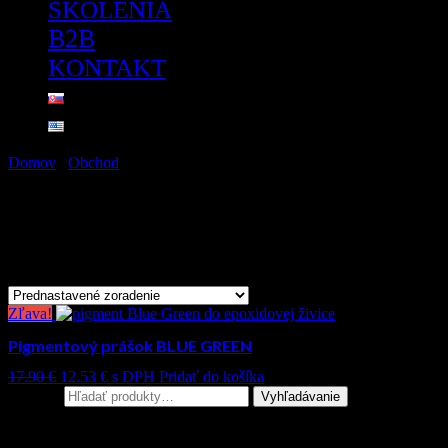
ŠKOLENIA
B2B
KONTAKT
Domov
/
Obchod
/ Produkty so značkou “BLUE GREEN”
BLUE GREEN
Zobrazený jediný výsledok
Zľava!
Pigmentový prášok BLUE GREEN
17.90
€
12.53
€
s DPH
Pridať do košíka
Hľadať:
Vyhľadávanie
Kategórie produktov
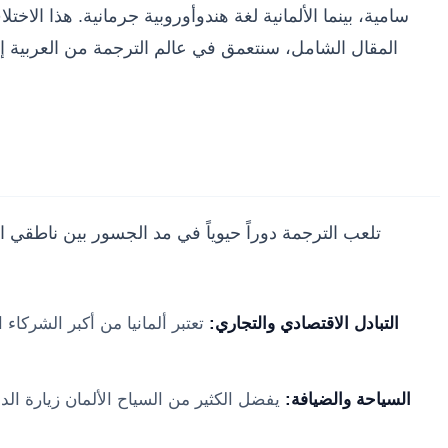
سامية، بينما الألمانية لغة هندوأوروبية جرمانية. هذا ال
المقال الشامل، سنتعمق في عالم الترجمة من العربية إلى
تلعب الترجمة دوراً حيوياً في مد الجسور بين ناطقي ا
التبادل الاقتصادي والتجاري:
تعتبر ألمانيا من أكبر الشركاء 
السياحة والضيافة:
يفضل الكثير من السياح الألمان زيارة الدو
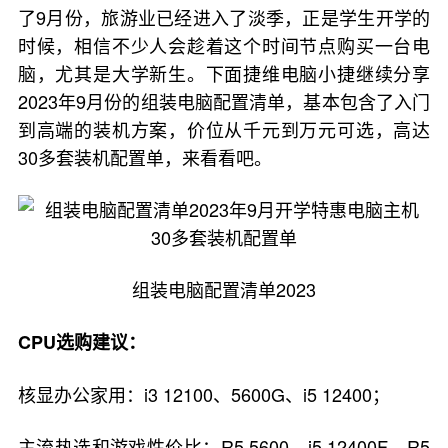
了9月份，旅游业已经进入了淡季，正是学生开学的
时候，相信不少人会趁着这个时间节点购买一台电
脑，尤其是大学新生。下面捷维电脑小捷继续分享
2023年9月份的组装电脑配置清单，基本包含了入门
到高端的装机方案，价位从千元到万元可选，高达
30多套装机配置单，来看看吧。
组装电脑配置清单2023
CPU选购建议：
核显办公家用：i3 12100、5600G、i5 12400；
主流热选和游戏性价比：R5 5600、i5 12400F、R5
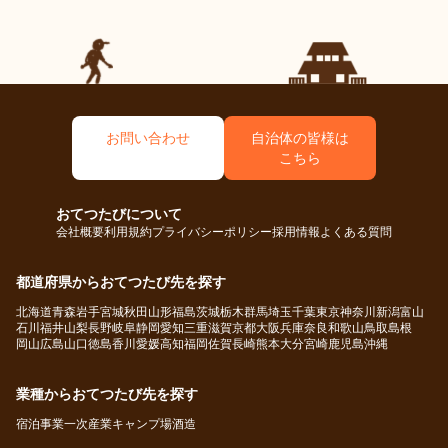
お問い合わせ
自治体の皆様は
こちら
おてつたびについて
会社概要
利用規約
プライバシーポリシー
採用情報
よくある質問
都道府県からおてつたび先を探す
北海道
青森
岩手
宮城
秋田
山形
福島
茨城
栃木
群馬
埼玉
千葉
東京
神奈川
新潟
富山
石川
福井
山梨
長野
岐阜
静岡
愛知
三重
滋賀
京都
大阪
兵庫
奈良
和歌山
鳥取
島根
岡山
広島
山口
徳島
香川
愛媛
高知
福岡
佐賀
長崎
熊本
大分
宮崎
鹿児島
沖縄
業種からおてつたび先を探す
宿泊事業
一次産業
キャンプ場
酒造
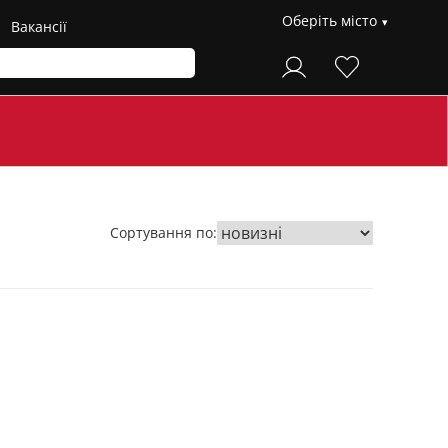
Оберіть місто
Вакансії
Сортування по:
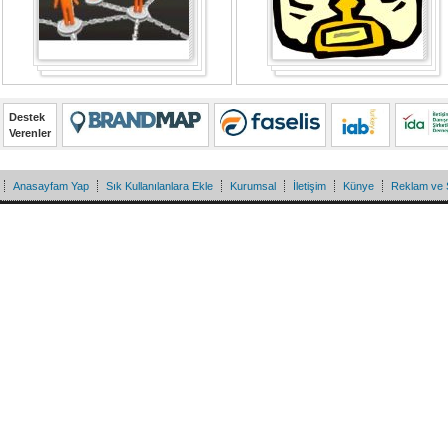
Destek
Verenler
Anasayfam Yap
Sık Kullanılanlara Ekle
Kurumsal
İletişim
Künye
Reklam ve 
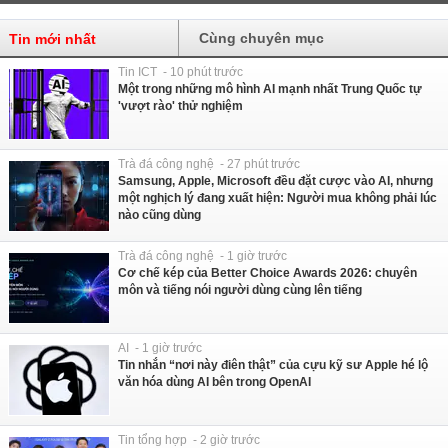
Cùng chuyên mục
Tin mới nhất
Tin ICT - 10 phút trước
Một trong những mô hình AI mạnh nhất Trung Quốc tự
'vượt rào' thử nghiệm
Trà đá công nghệ - 27 phút trước
Samsung, Apple, Microsoft đều đặt cược vào AI, nhưng
một nghịch lý đang xuất hiện: Người mua không phải lúc
nào cũng dùng
Trà đá công nghệ - 1 giờ trước
Cơ chế kép của Better Choice Awards 2026: chuyên
môn và tiếng nói người dùng cùng lên tiếng
AI - 1 giờ trước
Tin nhắn “nơi này điên thật” của cựu kỹ sư Apple hé lộ
văn hóa dùng AI bên trong OpenAI
Tin tổng hợp - 2 giờ trước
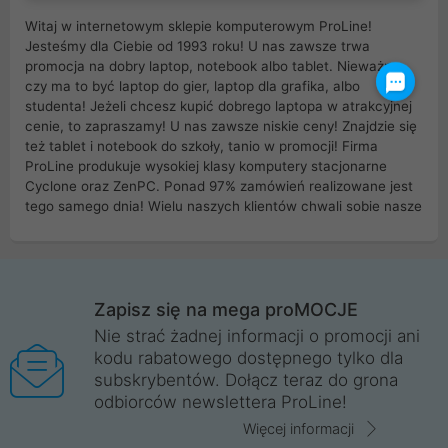
Witaj w internetowym sklepie komputerowym ProLine!
Jesteśmy dla Ciebie od 1993 roku! U nas zawsze trwa
promocja na dobry laptop, notebook albo tablet. Nieważne
czy ma to być laptop do gier, laptop dla grafika, albo
studenta! Jeżeli chcesz kupić dobrego laptopa w atrakcyjnej
cenie, to zapraszamy! U nas zawsze niskie ceny! Znajdzie się
też tablet i notebook do szkoły, tanio w promocji! Firma
ProLine produkuje wysokiej klasy komputery stacjonarne
Cyclone oraz ZenPC. Ponad 97% zamówień realizowane jest
tego samego dnia! Wielu naszych klientów chwali sobie nasze
myszki dla graczy i klawiatury mechaniczne. Posiadamy sieć
sklepów komputerowych na terenie kraju. W większości z
nich możesz odebrać zamówienie bez kosztów transportu.
Posiadamy sklep komputerowy w miastach takich jak
Wrocław, Poznań, Legnica, Katowice, Gliwice, Kalisz, Bytom,
Zapisz się na mega proMOCJE
Trzebnica, Opole. Szybka i profesjonalna obsługa!
Nie strać żadnej informacji o promocji ani
kodu rabatowego dostępnego tylko dla
ProLine to polska firma ze 100% polskim kapitałem. Działamy
subskrybentów. Dołącz teraz do grona
legalnie i płacimy podatki w naszym kraju! Posiadamy siedzibę
odbiorców newslettera ProLine!
główną w Mirkowie oraz salony na terenie kraju. Cała
komunikacja ze sklepem komputerowym ProLine jest
Więcej informacji
szyfrowana za pomocą technologii SSL. Nie sprzedajemy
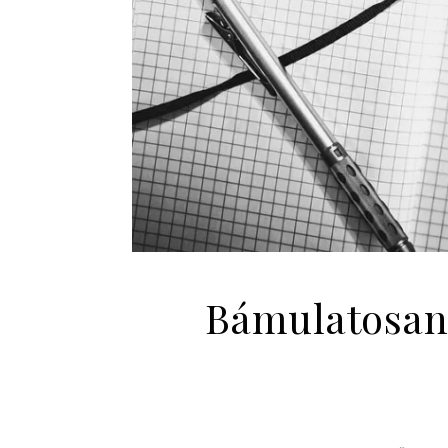
Bámulatosan 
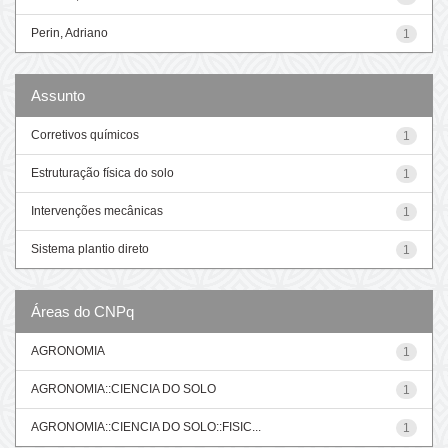
Perin, Adriano
1
Assunto
Corretivos químicos
1
Estruturação física do solo
1
Intervenções mecânicas
1
Sistema plantio direto
1
Áreas do CNPq
AGRONOMIA
1
AGRONOMIA::CIENCIA DO SOLO
1
AGRONOMIA::CIENCIA DO SOLO::FISIC...
1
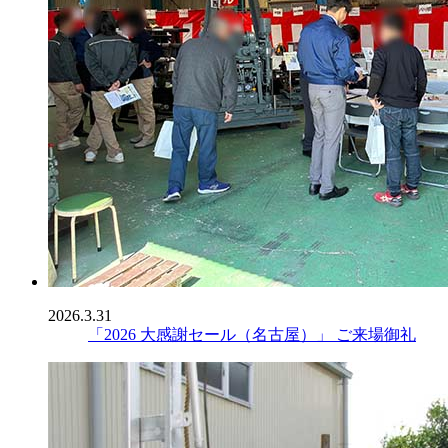
2026.3.31
「2026 大感謝セール（名古屋）」 ご来場御礼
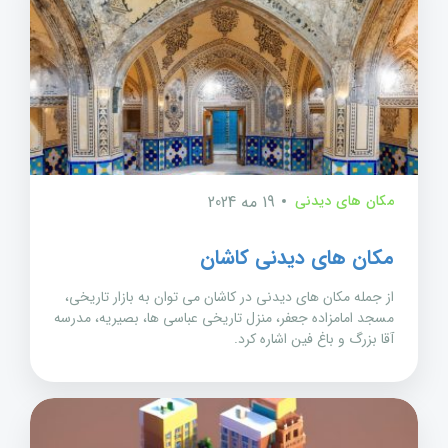
مکان های دیدنی
19 مه 2024
مکان های دیدنی کاشان
از جمله مکان های دیدنی در کاشان می توان به بازار تاریخی،
مسجد امامزاده جعفر، منزل تاریخی عباسی ها، بصیریه، مدرسه
آقا بزرگ و باغ فین اشاره کرد.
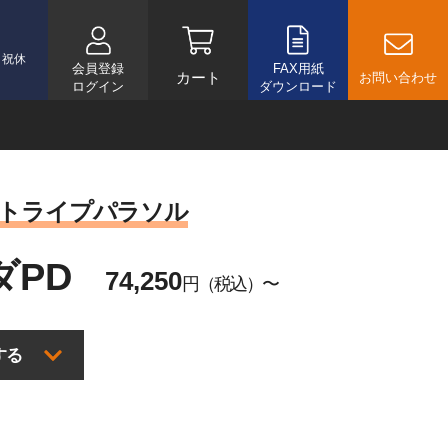
土日祝休
会員登録
FAX用紙
カート
お問い合わせ
ログイン
ダウンロード
サイド支柱 シングルパラソルタイプ
ストライプパラソル
3m x 3m(GI3030)
直径3.5m(TO3500)
ダPD
3m x 4m(TQ3040)
74,250
2m x 3m(NB2030)
円（税込）〜
する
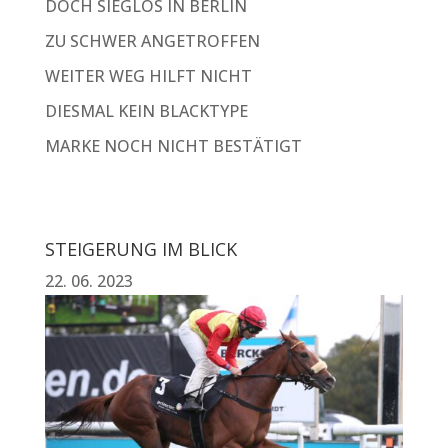
DOCH SIEGLOS IN BERLIN
ZU SCHWER ANGETROFFEN
WEITER WEG HILFT NICHT
DIESMAL KEIN BLACKTYPE
MARKE NOCH NICHT BESTÄTIGT
STEIGERUNG IM BLICK
22. 06. 2023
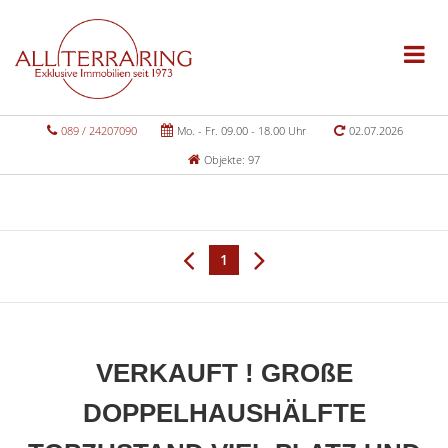
089 / 24207090
Mo. - Fr. 09.00 - 18.00 Uhr
02.07.2026
Objekte: 97
1
VERKAUFT ! GROßE
DOPPELHAUSHÄLFTE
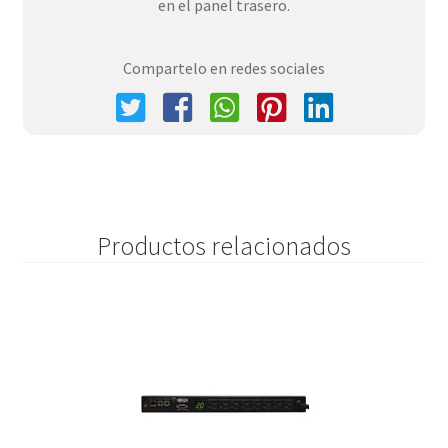
en el panel trasero.
Compartelo en redes sociales
Productos relacionados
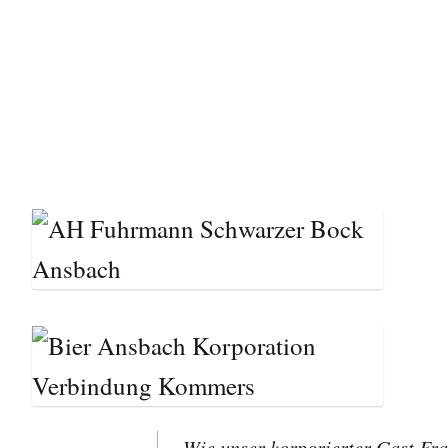
Wie unser korporierter Gast Fra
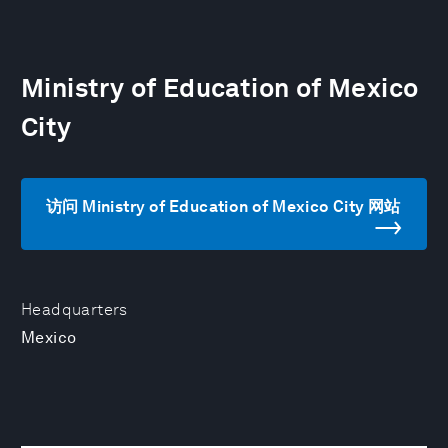
Ministry of Education of Mexico
City
访问 Ministry of Education of Mexico City 网站
Headquarters
Mexico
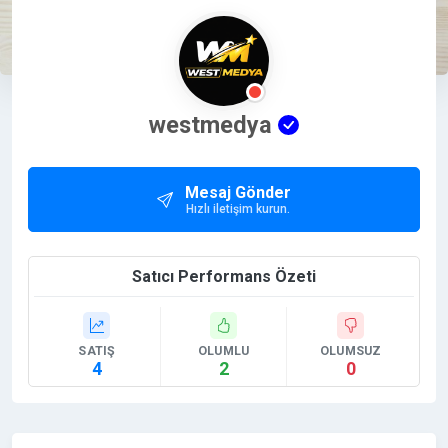
westmedya
Mesaj Gönder
Hızlı iletişim kurun.
Satıcı Performans Özeti
SATIŞ
OLUMLU
OLUMSUZ
4
2
0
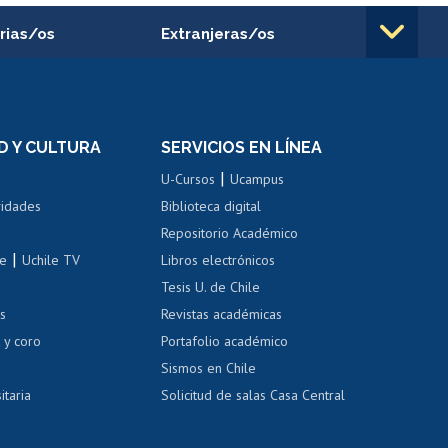
rias/os
Extranjeras/os
rnos de
Revalidación y reconocimiento
n
de títulos
el personal
Postulación al Programa de
Movilidad Estudiantil
D Y CULTURA
SERVICIOS EN LÍNEA
ovilidad interna
Inscripción de asignaturas
|
 de renta
U-Cursos
Ucampus
Cursos de español
 de renta
vidades
Biblioteca digital
Repositorio Académico
correo uchile
|
le
Uchile TV
Libros electrónicos
nas blancas
Tesis U. de Chile
os
Revistas académicas
, sexual y violencia
Denuncias administrativas
 y coro
Portafolio académico
Sismos en Chile
itaria
Solicitud de salas Casa Central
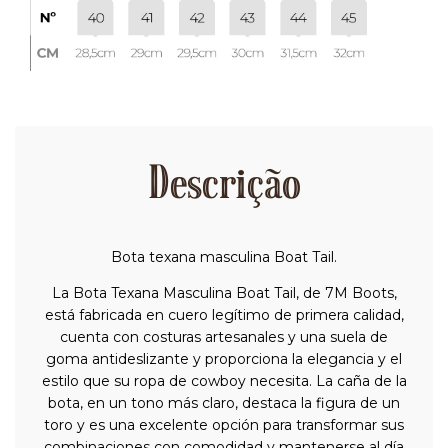
Descrição
Bota texana masculina Boat Tail.
La Bota Texana Masculina Boat Tail, de 7M Boots,
está fabricada en cuero legítimo de primera calidad,
cuenta con costuras artesanales y una suela de
goma antideslizante y proporciona la elegancia y el
estilo que su ropa de cowboy necesita. La caña de la
bota, en un tono más claro, destaca la figura de un
toro y es una excelente opción para transformar sus
combinaciones con comodidad y mantenerse al día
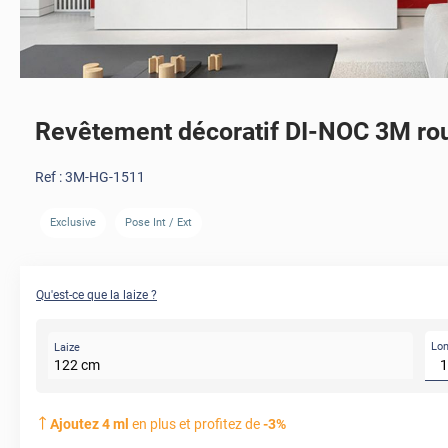
Revêtement décoratif DI-NOC 3M ro
Ref :
3M-HG-1511
Exclusive
Pose Int / Ext
Qu'est-ce que la laize ?
Lo
Laize
122
cm
Ajoutez
4
ml
en plus et profitez de
-
3
%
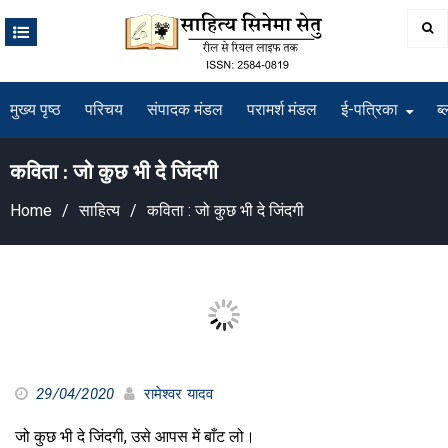
Skip
to
content
मुख्य पृष्ठ
परिचय
संपादक मंडल
परामर्श मंडल
ई-पत्रिका
ब्
कविता : जो कुछ भी दे जिंदगी
Home
साहित्य
कविता : जो कुछ भी दे जिंदगी
29/04/2020
रामेश्वर यादव
जो कुछ भी दे जिंदगी, उसे आपस में बाँट लो।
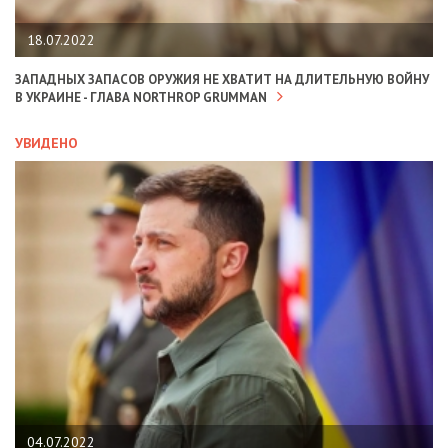
18.07.2022
ЗАПАДНЫХ ЗАПАСОВ ОРУЖИЯ НЕ ХВАТИТ НА ДЛИТЕЛЬНУЮ ВОЙНУ
В УКРАИНЕ - ГЛАВА NORTHROP GRUMMAN
УВИДЕНО
04.07.2022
# # # # #
Work to be completed :: From the line that has "nào cũng dùng" through the line that has "Tin tổng hợp - 2 giờ trước", copy every line exactly as it appears above, and leave out all others.

Written answer ::
nào cũng dùng
Trà đá công nghệ - 1 giờ trước
Cơ chế kép của Better Choice Awards 2026: chuyên
môn và tiếng nói người dùng cùng lên tiếng
AI - 1 giờ trước
Tin nhắn “nơi này điên thật” của cựu kỹ sư Apple hé lộ
văn hóa dùng AI bên trong OpenAI
Tin tổng hợp - 2 giờ trước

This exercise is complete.